O vice-presidente da FIESP José Ricardo Roriz Coelho afirmou que alguns países produtores de petróleo construíram uma sólida cadeia de fornecedores nesse segmento, com aplicação de políticas de conteúdo local e citou como exemplo Estados Unidos, Canadá, China, Noruega e Reino Unido. Por outro lado, os países que priorizaram exclusivamente a extração de petróleo e gás em detrimento do fortalecimento de uma cadeia produtiva local não avançaram na geração de riquezas. Entre eles estão Bolívia, Equador, Líbia, Nigéria e Venezuela.

Durante sua apresentação no evento, o coordenador do Comitê de Petróleo e Gás da FIESC, Edgar Cardoso da Silva, declarou que “é imperativo que o Brasil dê andamento à sua política industrial, com contrapartidas econômicas e tecnológicas que beneficiem o País. É urgente a realização de medidas de resgate da cadeia fornecedora para o setor de petróleo e gás”.

No seminário, as empresas Weg, de Jaraguá do Sul, e Altona, de Blumenau, relataram sua experiência como fornecedoras do setor. Pedro Filipe Piva, chefe de vendas da área de energia da Weg, disse que nos últimos anos foram construídos cerca de 200 barcos de apoio e em 80% deles têm equipamentos fornecidos pela empresa, sem contar as plataformas.

“As regulamentações de conteúdo local não devem ser confundidas como uma ferramenta de defesa de mercado, mas sim, como um importante instrumento de política industrial, que busca a formação de uma cadeia de fornecedores internacionalmente competitiva”, afirmou Piva. Segundo ele, a exploração e produção de energia e petróleo nos campos brasileiros constitui uma possibilidade para o fortalecimento da indústria nacional de base. “A ampliação da indústria para uma escala capaz de suprir as necessidades do setor petroleiro elevará a posição brasileira no âmbito internacional, tornando o Brasil um grande player desse setor no mercado mundial”, finalizou Pedro.
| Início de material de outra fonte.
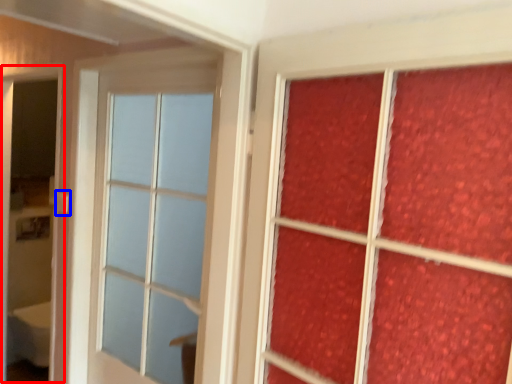 Question: Which point is further to the camera, screen door (highlighted by a red box) or door handle (highlighted by a blue box)?

Choices:
 (A) screen door
 (B) door handle

Answer: (B) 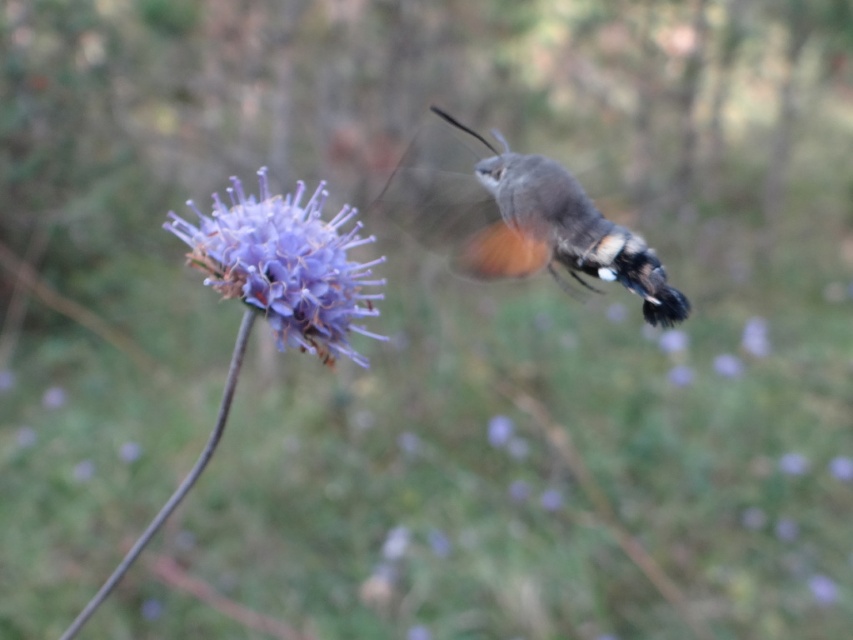 Who is shorter, gray matte moth at upper right or purple fluffy flower at center?

Standing shorter between the two is purple fluffy flower at center.

Can you confirm if gray matte moth at upper right is positioned to the left of purple fluffy flower at center?

Incorrect, gray matte moth at upper right is not on the left side of purple fluffy flower at center.

The image size is (853, 640). Identify the location of gray matte moth at upper right. (517, 218). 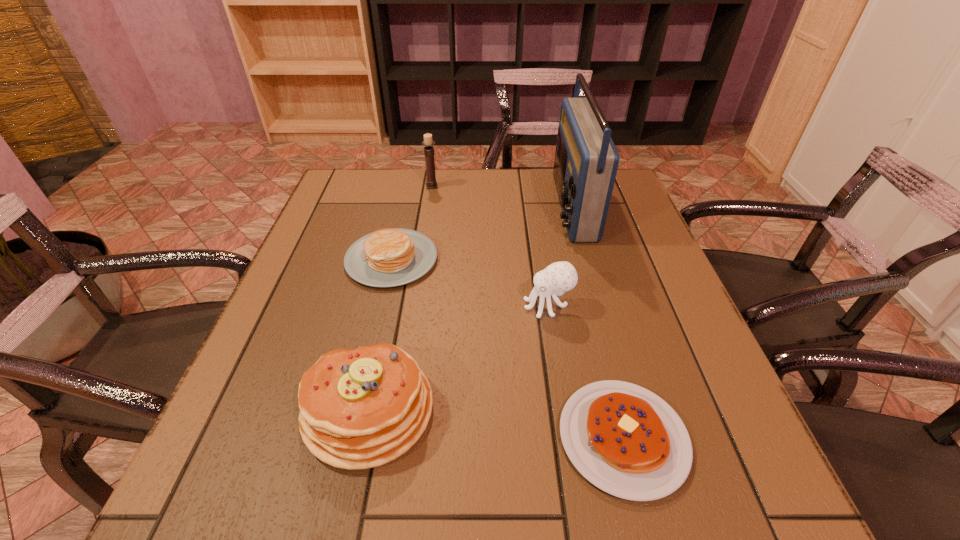 The image size is (960, 540). In order to click on radio receiver that is at the right edge in this screenshot , I will do `click(586, 160)`.

Find the location of a particular element. This screenshot has width=960, height=540. pancake that is positioned at the right edge is located at coordinates (624, 439).

Locate an element on the screen. The width and height of the screenshot is (960, 540). object that is at the near left corner is located at coordinates (362, 408).

I want to click on object that is at the far right corner, so point(586,160).

I want to click on object positioned at the near right corner, so click(x=624, y=439).

In the image, there is a desktop. Identify the location of vacant space at the far edge. This screenshot has height=540, width=960. (540, 184).

Image resolution: width=960 pixels, height=540 pixels. In the image, there is a desktop. What are the coordinates of `vacant area at the near edge` in the screenshot? It's located at (421, 489).

In the image, there is a desktop. Identify the location of free space at the left edge. (349, 246).

Where is `free space at the right edge of the desktop`? free space at the right edge of the desktop is located at coordinates (720, 454).

Locate an element on the screen. free location at the far right corner of the desktop is located at coordinates (618, 194). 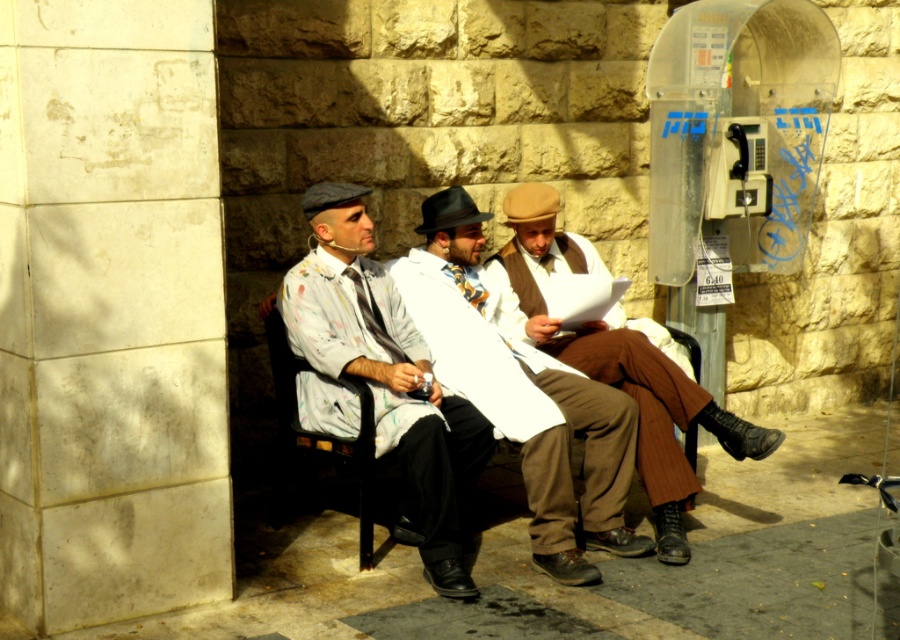 Question: Is white cotton coat at center positioned behind metallic gray payphone at upper right?

Choices:
 (A) yes
 (B) no

Answer: (B)

Question: Is the position of paint-splattered shirt at center more distant than that of metallic gray payphone at upper right?

Choices:
 (A) yes
 (B) no

Answer: (B)

Question: Does white cotton coat at center have a smaller size compared to metallic gray payphone at upper right?

Choices:
 (A) no
 (B) yes

Answer: (A)

Question: Among these points, which one is nearest to the camera?

Choices:
 (A) (576, 392)
 (B) (731, 131)

Answer: (A)

Question: Which object is the closest to the metallic gray payphone at upper right?

Choices:
 (A) paint-splattered shirt at center
 (B) white cotton coat at center
 (C) brown woolen vest at center

Answer: (C)

Question: Estimate the real-world distances between objects in this image. Which object is closer to the brown woolen vest at center?

Choices:
 (A) metallic gray payphone at upper right
 (B) white cotton coat at center
 (C) paint-splattered shirt at center

Answer: (B) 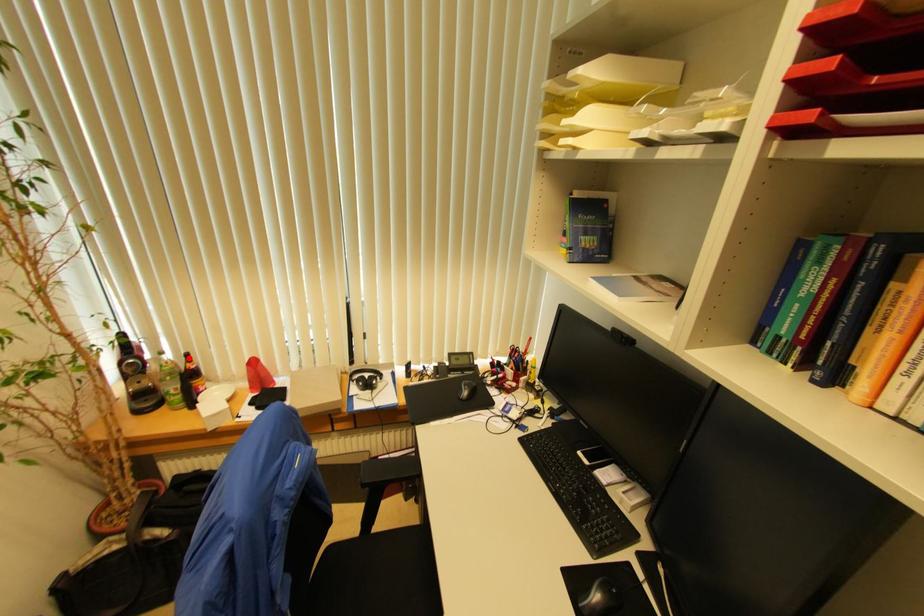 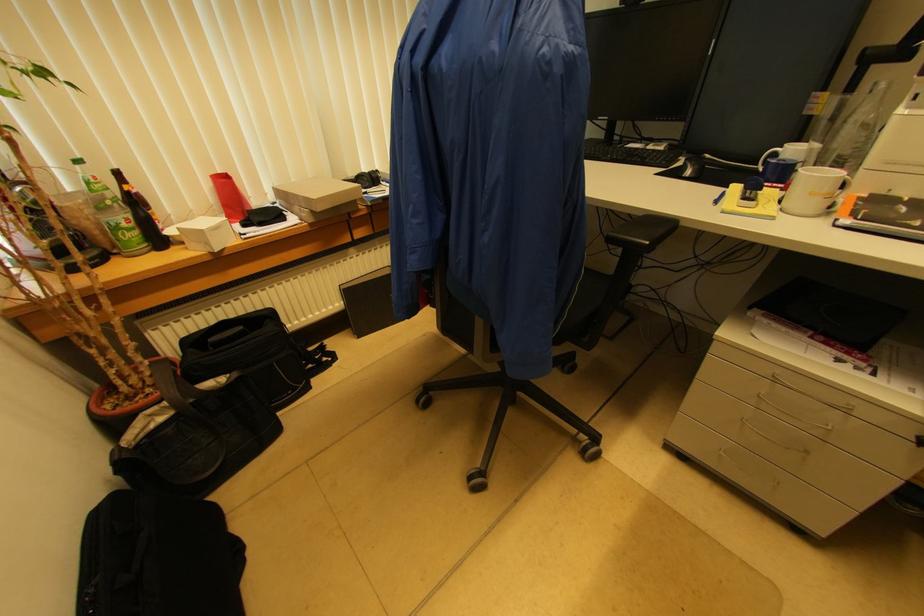 Question: A red point is marked in image1. In image2, is the corresponding 3D point closer to the camera or farther? Reply with the corresponding letter.

Choices:
 (A) The corresponding 3D point is closer.
 (B) The corresponding 3D point is farther.

Answer: (B) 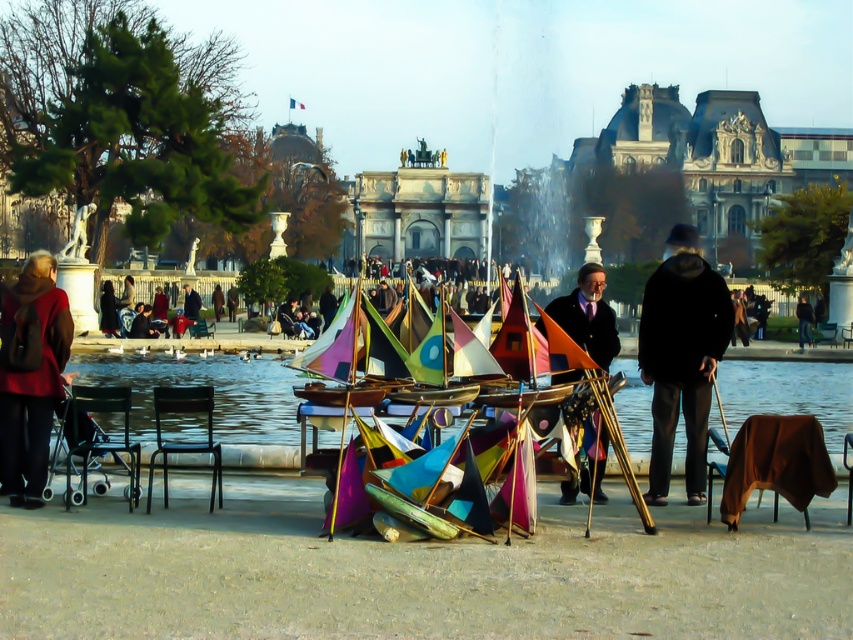 Question: Which object is positioned closest to the black fabric cane at center?

Choices:
 (A) matte black coat at center
 (B) black leather jacket at center

Answer: (A)

Question: Can you confirm if black fabric cane at center is positioned above matte black coat at center?

Choices:
 (A) yes
 (B) no

Answer: (B)

Question: Is black fabric cane at center below black leather jacket at center?

Choices:
 (A) yes
 (B) no

Answer: (A)

Question: Which point is farther to the camera?

Choices:
 (A) black leather jacket at center
 (B) matte red coat at left

Answer: (A)

Question: Considering the real-world distances, which object is closest to the black leather jacket at center?

Choices:
 (A) black fabric cane at center
 (B) matte red coat at left
 (C) matte black coat at center

Answer: (C)

Question: Is black fabric cane at center thinner than black leather jacket at center?

Choices:
 (A) yes
 (B) no

Answer: (B)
Ao final do evento, o representante do polo de Itajaí e Navegantes, Carlos Teixeira, disse que esse mercado deve ter melhora mais significativa a partir de 2020, tendo em vista a ociosidade do setor no mundo, com cerca de 300 navios parados. Segundo ele, neste momento, os estaleiros do Estado não registram novas contratações. “O que está rodando é o que já foi contratado”, ressaltou. Teixeira salientou ainda que a crise, especialmente da construção naval, é de nível mundial e vem puxada pelas transformações no setor, que tem natureza cíclica.